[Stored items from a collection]
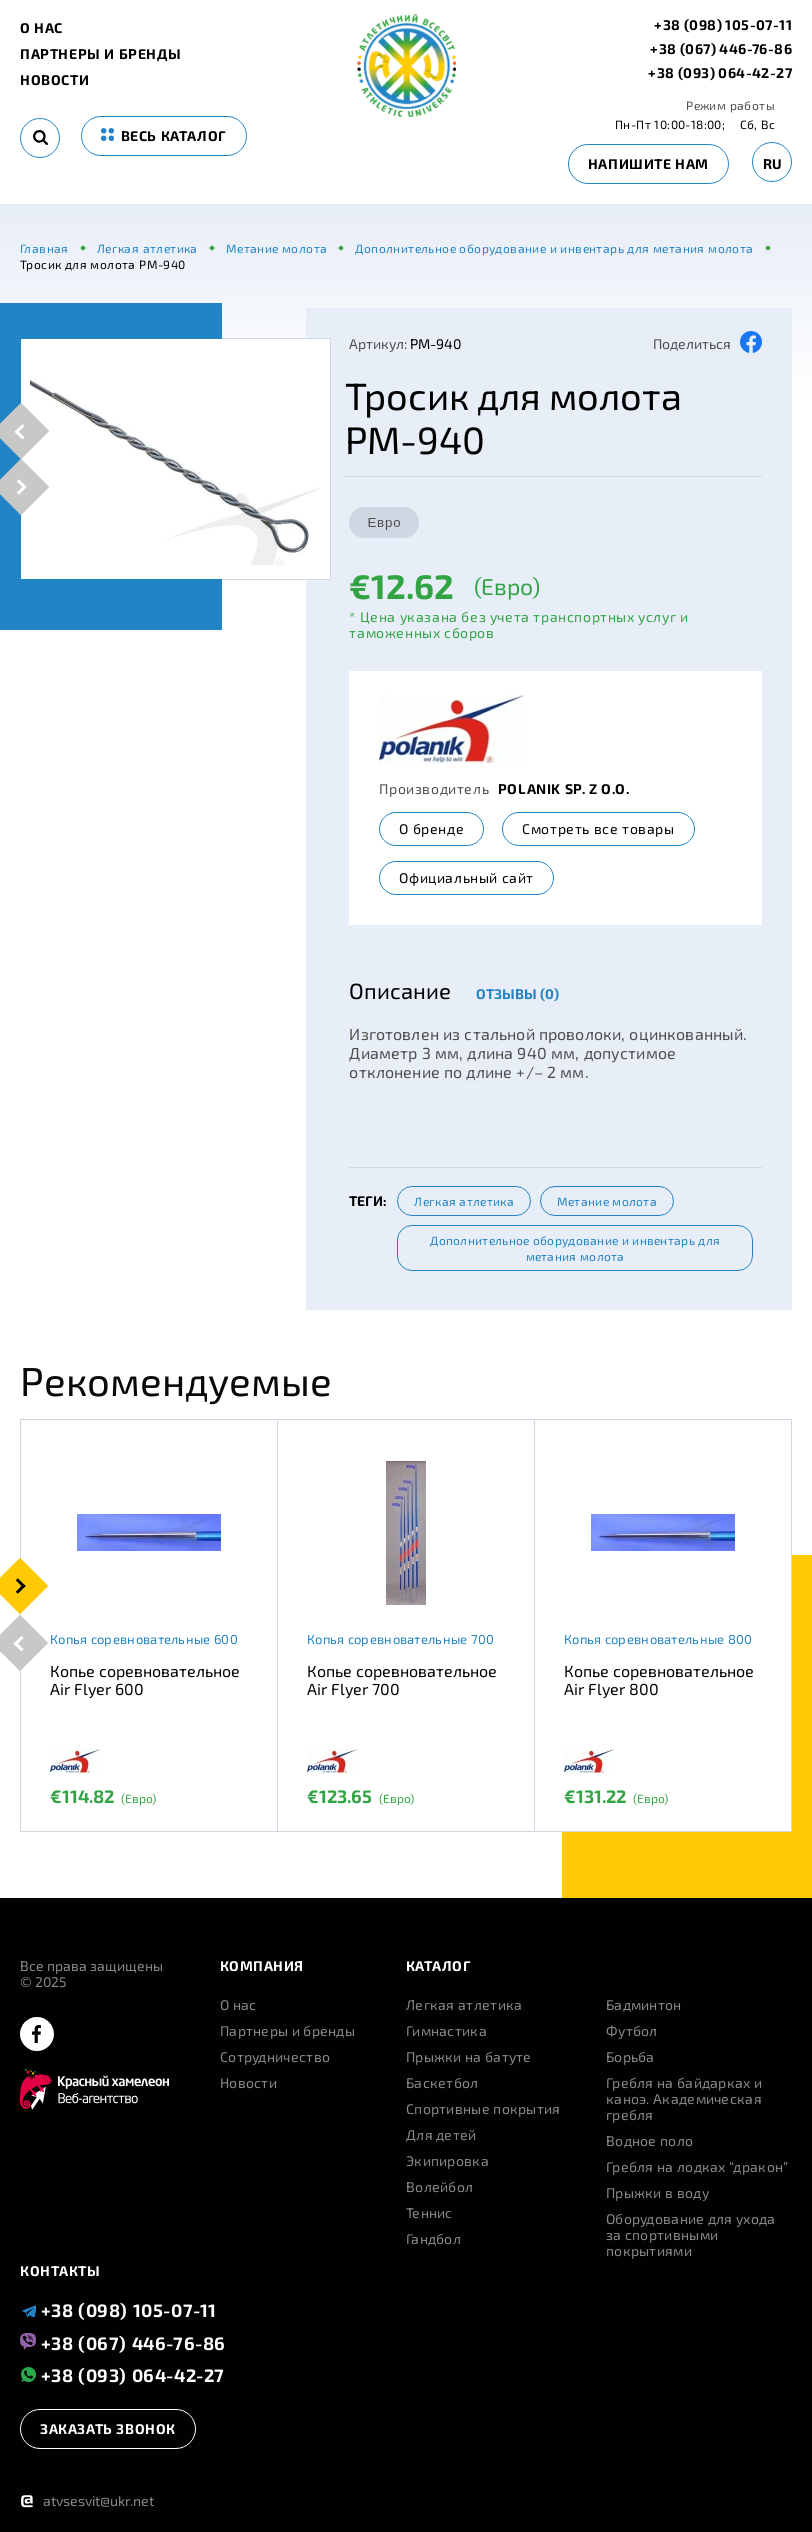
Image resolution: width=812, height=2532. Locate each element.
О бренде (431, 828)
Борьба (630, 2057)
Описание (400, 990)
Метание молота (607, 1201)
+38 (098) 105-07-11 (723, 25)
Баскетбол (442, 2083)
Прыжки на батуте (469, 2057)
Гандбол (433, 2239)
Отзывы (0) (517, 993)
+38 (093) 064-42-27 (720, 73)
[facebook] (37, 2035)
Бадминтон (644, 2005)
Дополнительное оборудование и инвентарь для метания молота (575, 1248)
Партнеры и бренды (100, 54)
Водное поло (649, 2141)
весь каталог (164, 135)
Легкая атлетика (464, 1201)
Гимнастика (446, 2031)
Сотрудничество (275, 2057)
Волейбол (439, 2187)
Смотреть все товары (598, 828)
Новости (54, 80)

§ PROBLEM REQUIREMENTS: Every entry above should be written out again verbatim, with no pictures included.

§ TASK OUTPUT:
Image resolution: width=812, height=2532. Locate each element.
О бренде (431, 828)
Борьба (630, 2057)
Описание (400, 990)
Метание молота (607, 1201)
+38 (098) 105-07-11 (723, 25)
Баскетбол (442, 2083)
Прыжки на батуте (469, 2057)
Гандбол (433, 2239)
Отзывы (0) (517, 993)
+38 (093) 064-42-27 (720, 73)
[facebook] (37, 2035)
Бадминтон (644, 2005)
Дополнительное оборудование и инвентарь для метания молота (575, 1248)
Партнеры и бренды (100, 54)
Водное поло (649, 2141)
весь каталог (164, 135)
Легкая атлетика (464, 1201)
Гимнастика (446, 2031)
Сотрудничество (275, 2057)
Волейбол (439, 2187)
Смотреть все товары (598, 828)
Новости (54, 80)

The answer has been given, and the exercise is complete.